[ASSIGNMENT] Begin your copy at the line with "Gastronomia" in the records below and end it at the line with "vá otevřená skříňka k dispozici ve všech", restating each line word for word; omit the pictures.

[Saved entries]
==============================
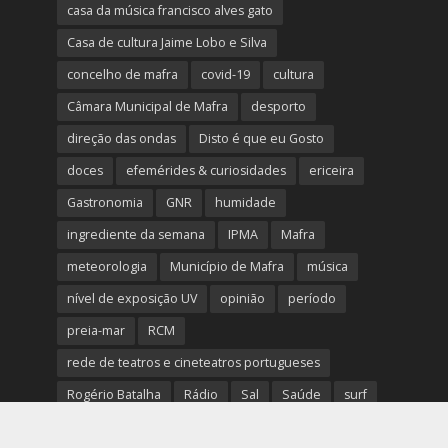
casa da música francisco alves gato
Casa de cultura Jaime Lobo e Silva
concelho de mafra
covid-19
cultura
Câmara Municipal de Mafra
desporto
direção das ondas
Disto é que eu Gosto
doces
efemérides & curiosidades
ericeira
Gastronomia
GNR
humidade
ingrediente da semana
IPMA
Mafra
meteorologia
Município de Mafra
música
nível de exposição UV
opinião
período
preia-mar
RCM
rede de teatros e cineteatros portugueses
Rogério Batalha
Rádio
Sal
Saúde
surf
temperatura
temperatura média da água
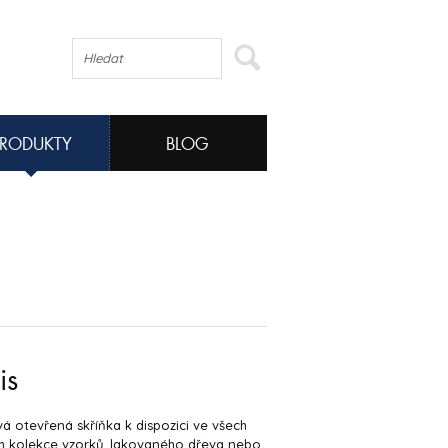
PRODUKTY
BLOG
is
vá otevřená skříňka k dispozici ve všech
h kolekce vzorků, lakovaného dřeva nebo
==============================
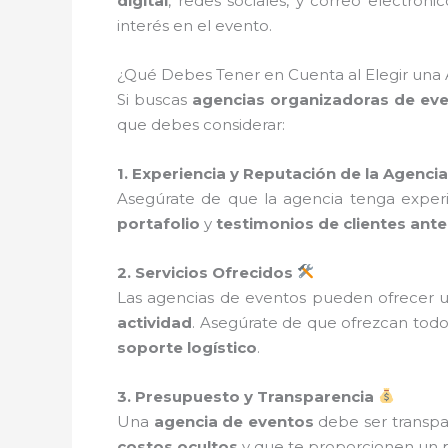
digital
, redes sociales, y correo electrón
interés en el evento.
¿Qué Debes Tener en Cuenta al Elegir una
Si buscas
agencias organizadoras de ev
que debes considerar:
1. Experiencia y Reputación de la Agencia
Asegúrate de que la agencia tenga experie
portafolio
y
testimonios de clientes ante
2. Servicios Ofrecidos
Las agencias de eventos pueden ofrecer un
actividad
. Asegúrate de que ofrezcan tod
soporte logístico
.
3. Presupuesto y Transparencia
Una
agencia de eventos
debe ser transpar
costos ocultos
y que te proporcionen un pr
==============================
[TASK RESPONSE]
Gastronomia
GNR
humidade
ingrediente da semana
IPMA
Mafra
meteorologia
Município de Mafra
música
nível de exposição UV
opinião
período
preia-mar
RCM
rede de teatros e cineteatros portugueses
Rogério Batalha
Rádio
Sal
Saúde
surf
temperatura
temperatura média da água
PRODUKTY
BLOG
is
vá otevřená skříňka k dispozici ve všech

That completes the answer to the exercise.